Warner Bros. Discovery, faced with the collapse of studios and low advertising spending – 05/09/2024 at 5:18 p.m.

Warner Bros. Discovery, faced with the collapse of studios and low advertising spending – 05/09/2024 at 5:18 p.m.
Warner Bros. Discovery, faced with the collapse of studios and low advertising spending – 05/09/2024 at 5:18 p.m.

((Automated translation by Reuters, please see disclaimer https://bit.ly/rtrsauto))

(Adds context to paragraphs 5-6, 9-10, analyst comments to paragraphs 7, 11) by Harshita Mary Varghese

Warner Bros. Discovery posted a larger-than-expected quarterly loss as advertising sales fell at its cable TV unit and the studio segment dealt with the fallout from last year’s Hollywood strikes and a low demand for the game “Suicide Squad”.

The results magnified the difficulties media companies faced in coping with weak advertising in the United States and some international markets, as companies responded to the possibility of higher interest rates for a long time by limiting their costs.

Advertising revenue from the company’s networks segment

WBD.O fell 11% during the first quarter.

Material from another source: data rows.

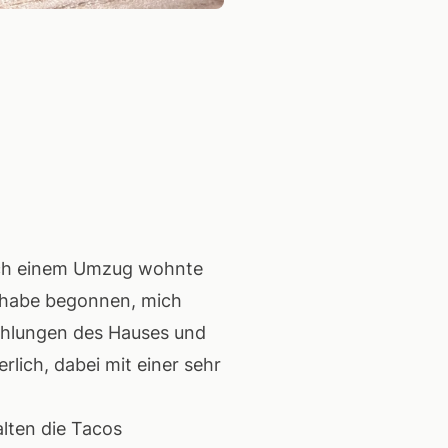
h einem Umzug wohnte
d habe begonnen, mich
fehlungen des Hauses und
lich, dabei mit einer sehr
lten die Tacos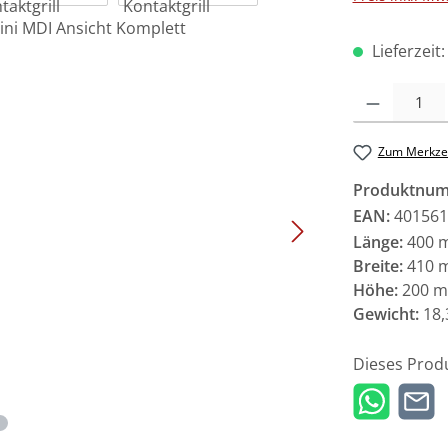
Lieferzeit
Produkt Anzah
Zum Merkzet
Produktnu
EAN:
401561
Länge:
400 
Breite:
410 
Höhe:
200 
Gewicht:
18,
Dieses Prod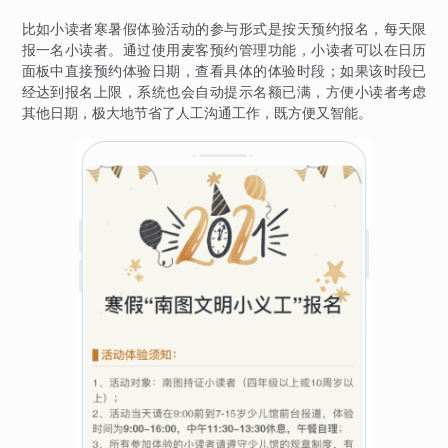
比如小读者寒暑假体验活动的参与形式是按天预约报名，每天限
报一名小读者。通过使用麦客预约管理功能，小读者可以在日历
面板中直接预约体验日期，查看具体的体验时段；如果该时段已
经达到报名上限，系统也会自动提示名额已满，方便小读者考虑
其他日期，极大地节省了人工沟通工作，既方便又智能。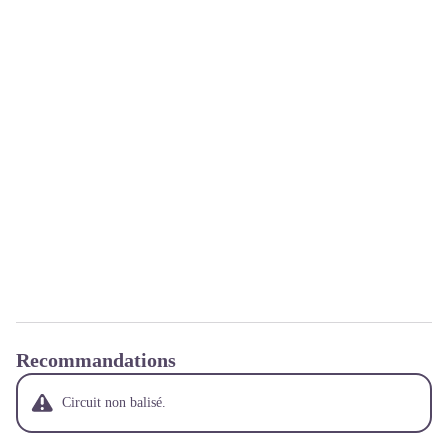
Recommandations
Circuit non balisé.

On Tuesday, rival Disney DIS.N also announced a decline in its traditional television business.

The streaming unit remained a bright spot for Warner Bros. Discovery, adding 2 million subscribers and reporting a 72% jump in adjusted core profit to $86 million.

Investors have been pushing for the group to focus on profitability and not growing subscriptions, as Netflix consolidates its leadership position in the streaming wars.

Warner Bros. Discovery partnered with Disney on Wednesday to offer a bundle of Disney+, Hulu and Max streaming services in the United States, starting this summer. The two companies, along with Fox Corp, unveiled a sports streaming project earlier this year.

“We are indeed witnessing the return of the bundled offer, distributed on the Internet,” said Paolo Pescatore, analyst at PP Foresight.

“HOPE OF THE NBA

Chief Executive David Zaslav said the company “hopes” to reach an agreement with the NBA to keep the league on Max and TNT, which has held those rights for nearly four decades.

The NBA rights are seen as key to the company’s efforts to drive growth in its streaming business and retain cable customers.

Warner Bros. Discovery “will become a weak third leg” in the new sports streaming venture if its deal with the NBA is not renewed, said Ross Benes, senior analyst at Emarketer.

The company’s studio revenues were hurt by the underperformance of “Suicide Squad: Kill the Justice League” compared to “Hogwarts Legacy,” the best-selling game of 2023.

Revenue from that business fell 12%, despite “Dune: Part Two,” being the highest-grossing 2024 film to date, with more than $700 million in revenue overall. worldwide box office.

The company continues to face challenges posed by two Hollywood strikes last year, which led to production delays and fewer episodes in the first three months of the year.

Revenue of $9.96 billion fell short of estimates of $10.23 billion, according to LSEG data. The loss of 40 cents per share was wider than forecasts of a loss of 24 cents.